__Data section__:
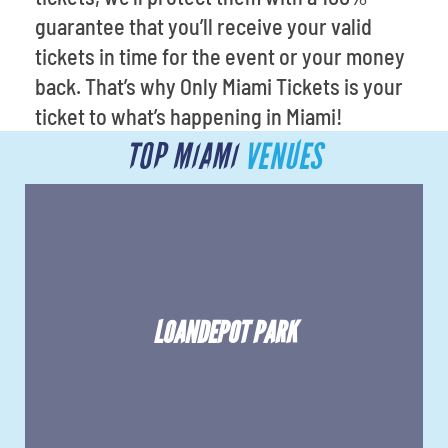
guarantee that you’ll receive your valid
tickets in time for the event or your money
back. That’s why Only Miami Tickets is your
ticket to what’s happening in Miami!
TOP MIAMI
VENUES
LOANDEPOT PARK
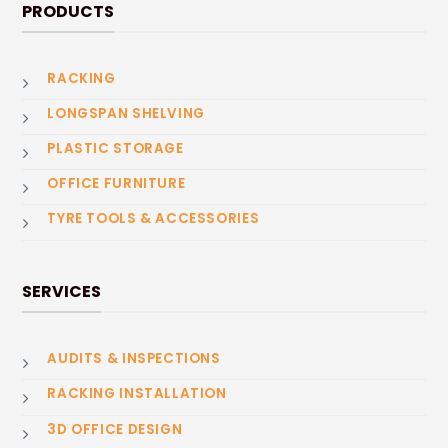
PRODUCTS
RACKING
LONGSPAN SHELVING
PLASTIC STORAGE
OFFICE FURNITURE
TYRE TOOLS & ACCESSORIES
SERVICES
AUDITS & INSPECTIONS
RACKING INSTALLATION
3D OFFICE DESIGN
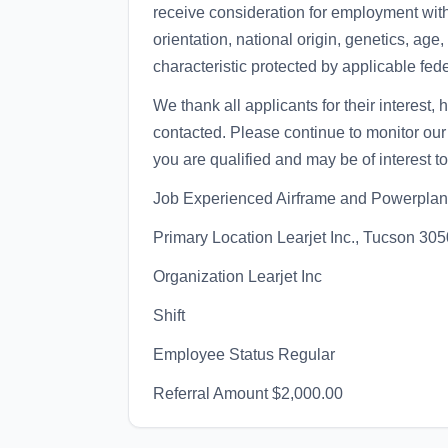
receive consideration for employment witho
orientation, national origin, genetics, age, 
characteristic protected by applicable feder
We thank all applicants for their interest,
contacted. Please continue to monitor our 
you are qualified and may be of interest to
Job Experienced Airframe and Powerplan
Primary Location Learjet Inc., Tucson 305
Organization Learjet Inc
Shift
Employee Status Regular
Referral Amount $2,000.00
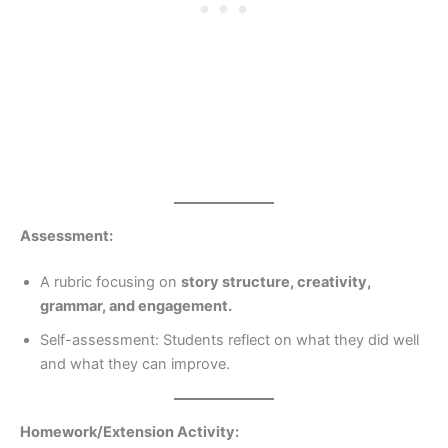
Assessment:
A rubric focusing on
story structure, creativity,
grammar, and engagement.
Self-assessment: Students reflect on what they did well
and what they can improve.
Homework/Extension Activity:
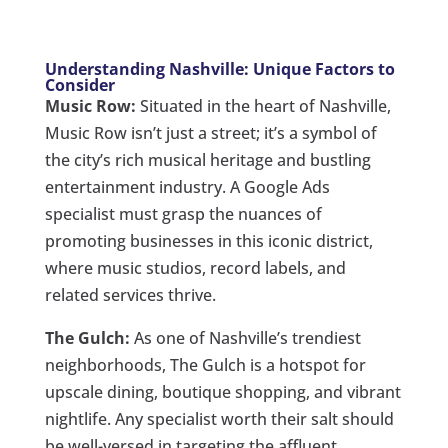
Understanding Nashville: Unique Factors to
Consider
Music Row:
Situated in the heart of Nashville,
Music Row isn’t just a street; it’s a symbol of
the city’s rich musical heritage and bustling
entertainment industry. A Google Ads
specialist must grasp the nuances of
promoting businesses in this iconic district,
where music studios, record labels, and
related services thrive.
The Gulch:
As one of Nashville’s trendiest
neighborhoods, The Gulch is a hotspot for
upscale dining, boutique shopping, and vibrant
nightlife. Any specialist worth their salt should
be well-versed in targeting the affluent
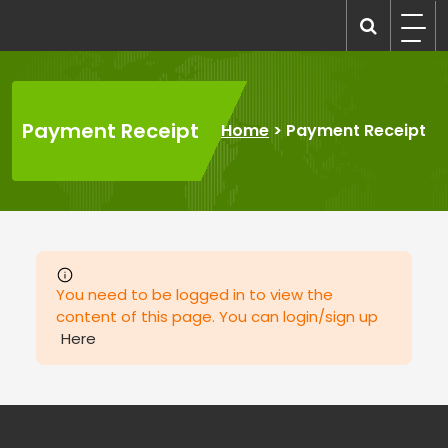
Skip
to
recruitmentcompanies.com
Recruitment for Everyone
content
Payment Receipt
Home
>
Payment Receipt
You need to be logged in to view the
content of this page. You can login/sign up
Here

__About this exercise__: Type the entries again verbatim. Any pictures should be skipped.

__Result of the exercise__:
guarantee that you’ll receive your valid
tickets in time for the event or your money
back. That’s why Only Miami Tickets is your
ticket to what’s happening in Miami!
TOP MIAMI
VENUES
LOANDEPOT PARK
PRODUCTS
RACKING
LONGSPAN SHELVING
PLASTIC STORAGE
OFFICE FURNITURE
TYRE TOOLS & ACCESSORIES
SERVICES
AUDITS & INSPECTIONS
RACKING INSTALLATION
3D OFFICE DESIGN
receive consideration for employment witho
orientation, national origin, genetics, age, 
characteristic protected by applicable feder
We thank all applicants for their interest,
contacted. Please continue to monitor our 
you are qualified and may be of interest to
Job Experienced Airframe and Powerplan
Primary Location Learjet Inc., Tucson 305
Organization Learjet Inc
Shift
Employee Status Regular
Referral Amount $2,000.00
Assessment:
A rubric focusing on
story structure, creativity,
grammar, and engagement.
Self-assessment: Students reflect on what they did well
and what they can improve.
Homework/Extension Activity:
Understanding Nashville: Unique Factors to
Consider
Music Row:
Situated in the heart of Nashville,
Music Row isn’t just a street; it’s a symbol of
the city’s rich musical heritage and bustling
entertainment industry. A Google Ads
specialist must grasp the nuances of
promoting businesses in this iconic district,
where music studios, record labels, and
related services thrive.
The Gulch:
As one of Nashville’s trendiest
neighborhoods, The Gulch is a hotspot for
upscale dining, boutique shopping, and vibrant
nightlife. Any specialist worth their salt should
be well-versed in targeting the affluent
Skip
to
recruitmentcompanies.com
Recruitment for Everyone
content
Payment Receipt
Home
>
Payment Receipt
You need to be logged in to view the
content of this page. You can login/sign up
Here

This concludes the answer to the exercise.